Simple occurrence data cleaning procedures.

Usage

initial_cleaning(data, species, x, y,
                 other_columns = NULL, keep_all_columns = TRUE,
                 sort_columns = TRUE, remove_na = TRUE, remove_empty = TRUE,
                 remove_duplicates = TRUE, by_decimal_precision = FALSE,
                 decimal_precision = 0, longitude_precision = NULL,
                 latitude_precision = NULL)

sort_columns(data, species, x, y, keep_all_columns = FALSE)

remove_missing(data, columns = NULL, remove_na = TRUE,
               remove_empty = TRUE, keep_all_columns = TRUE)

remove_duplicates(data, columns = NULL, keep_all_columns = TRUE)

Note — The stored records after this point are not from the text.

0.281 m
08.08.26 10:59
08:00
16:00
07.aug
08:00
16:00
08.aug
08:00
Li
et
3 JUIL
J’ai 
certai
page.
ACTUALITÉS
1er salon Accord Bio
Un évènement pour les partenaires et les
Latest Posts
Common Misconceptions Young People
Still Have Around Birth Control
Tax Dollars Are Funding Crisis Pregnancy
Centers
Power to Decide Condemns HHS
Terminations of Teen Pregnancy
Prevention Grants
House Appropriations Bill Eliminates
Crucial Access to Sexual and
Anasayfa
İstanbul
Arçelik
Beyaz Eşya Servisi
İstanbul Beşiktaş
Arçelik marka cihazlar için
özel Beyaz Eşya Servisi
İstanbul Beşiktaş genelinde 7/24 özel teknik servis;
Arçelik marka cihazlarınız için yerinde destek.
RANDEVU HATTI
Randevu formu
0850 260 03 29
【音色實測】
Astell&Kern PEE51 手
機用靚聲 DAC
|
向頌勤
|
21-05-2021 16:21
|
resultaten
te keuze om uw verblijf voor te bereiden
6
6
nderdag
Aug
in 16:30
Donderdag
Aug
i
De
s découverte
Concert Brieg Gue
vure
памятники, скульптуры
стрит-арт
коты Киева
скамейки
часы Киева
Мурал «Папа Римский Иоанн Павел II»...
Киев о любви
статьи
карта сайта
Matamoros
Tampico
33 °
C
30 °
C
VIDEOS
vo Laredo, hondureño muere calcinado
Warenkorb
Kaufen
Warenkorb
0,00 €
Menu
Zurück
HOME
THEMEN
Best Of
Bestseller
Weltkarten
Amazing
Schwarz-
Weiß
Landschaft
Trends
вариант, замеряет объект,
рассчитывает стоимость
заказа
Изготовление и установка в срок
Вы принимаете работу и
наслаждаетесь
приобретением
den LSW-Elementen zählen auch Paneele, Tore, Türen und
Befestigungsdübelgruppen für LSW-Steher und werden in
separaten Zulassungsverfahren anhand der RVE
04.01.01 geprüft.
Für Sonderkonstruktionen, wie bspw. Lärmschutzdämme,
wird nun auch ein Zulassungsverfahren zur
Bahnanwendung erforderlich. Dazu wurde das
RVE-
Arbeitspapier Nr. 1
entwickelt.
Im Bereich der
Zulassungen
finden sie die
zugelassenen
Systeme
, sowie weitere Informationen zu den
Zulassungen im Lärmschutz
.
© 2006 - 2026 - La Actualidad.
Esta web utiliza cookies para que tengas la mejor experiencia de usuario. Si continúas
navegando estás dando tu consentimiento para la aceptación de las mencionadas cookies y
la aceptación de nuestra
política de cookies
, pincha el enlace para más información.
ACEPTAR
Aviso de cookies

remove_corrdinates_00(data, x, y)

filter_decimal_precision(data, x,
                         y, decimal_precision = 0,
                         longitude_precision = NULL,
                         latitude_precision = NULL)

Arguments

data

data.frame with occurrence records.

species

(character) name of the column in data containing species name.

x

(character) name of the column in data containing longitude values.

y

(character) name of the column in data containing latitude values.

other_columns

(character) vector of other column name(s) in data to be considered while performing cleaning steps, default = NULL.

keep_all_columns

(logical) whether to keep all columns in data. Default = TRUE.

sort_columns

(logical) whether to sort species, longitude, and latitude columns in data. Default = TRUE.

remove_na

(logical) whether to remove NA values in the columns considered. Default = TRUE.

remove_empty

(logical) whether to remove empty (missing) values in the columns considered. Default = TRUE.

remove_duplicates

(logical) whether to remove duplicates in the columns considered. Default = TRUE.

by_decimal_precision

(logical) whether to remove certain records with coordinate precision lower than that of the following three parameters. Default = FALSE

decimal_precision

(numeric) decimal precision threshold for coordinates. Default = 0. Ignored if the following two parameters are defined.

longitude_precision

(numeric) decimal precision threshold for longitude. Default = NULL.

latitude_precision

(numeric) decimal precision threshold for latitude. Default = NULL.

columns

(character) vector of additional column name(s) in data to be considered while removing missing or duplicate records, default = NULL.

Value

A data.frame with resulting occurrence records.

Details

Function initial_cleaning helps to perform all simple steps of data cleaning.